Goal of the exercise >>
The records below must be copied in full; omit the images.

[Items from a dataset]
-*-*-

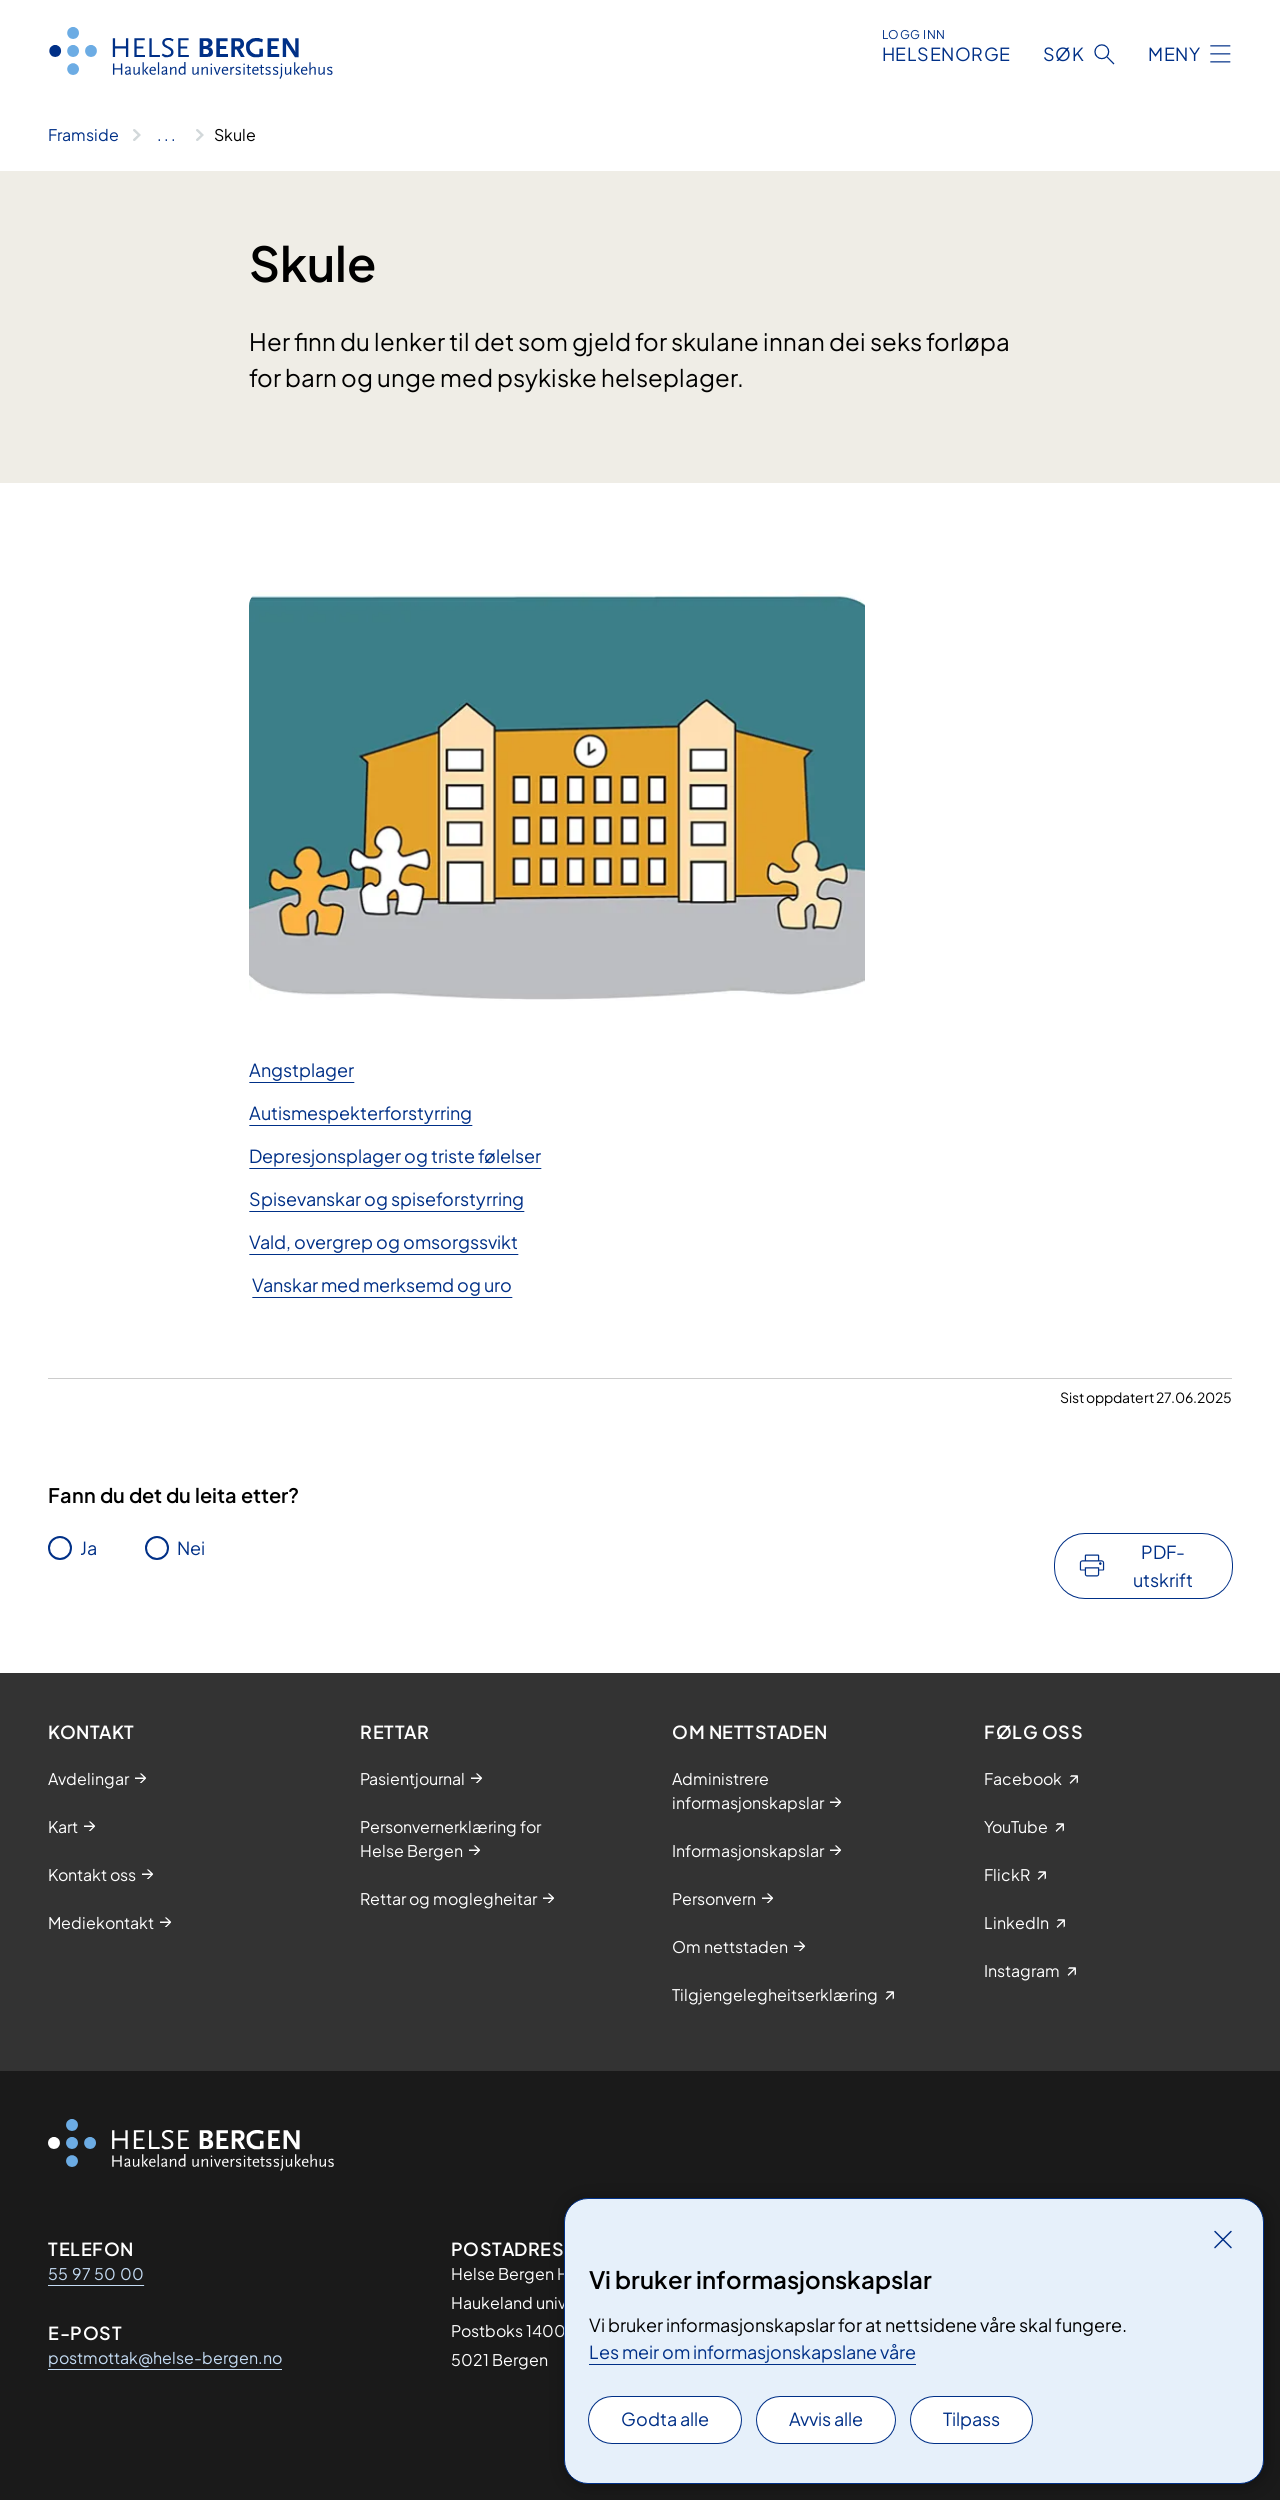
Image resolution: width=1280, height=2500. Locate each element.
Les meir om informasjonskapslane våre (752, 2351)
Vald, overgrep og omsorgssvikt (383, 1241)
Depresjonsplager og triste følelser (395, 1155)
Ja (88, 1547)
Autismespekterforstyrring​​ (360, 1112)
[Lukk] (1223, 2239)
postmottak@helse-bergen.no (165, 2357)
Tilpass (971, 2418)
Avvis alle (826, 2418)
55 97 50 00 (96, 2273)
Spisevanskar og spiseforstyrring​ (386, 1198)
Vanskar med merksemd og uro (382, 1284)
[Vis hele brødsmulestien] (166, 135)
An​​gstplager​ (301, 1069)
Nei (191, 1547)
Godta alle (665, 2418)
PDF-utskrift (1163, 1565)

-*-*-

Solution to the problem >>
Image resolution: width=1280, height=2500. Locate each element.
Les meir om informasjonskapslane våre (752, 2351)
Vald, overgrep og omsorgssvikt (383, 1241)
Depresjonsplager og triste følelser (395, 1155)
Ja (88, 1547)
Autismespekterforstyrring​​ (360, 1112)
[Lukk] (1223, 2239)
postmottak@helse-bergen.no (165, 2357)
Tilpass (971, 2418)
Avvis alle (826, 2418)
55 97 50 00 (96, 2273)
Spisevanskar og spiseforstyrring​ (386, 1198)
Vanskar med merksemd og uro (382, 1284)
[Vis hele brødsmulestien] (166, 135)
An​​gstplager​ (301, 1069)
Nei (191, 1547)
Godta alle (665, 2418)
PDF-utskrift (1163, 1565)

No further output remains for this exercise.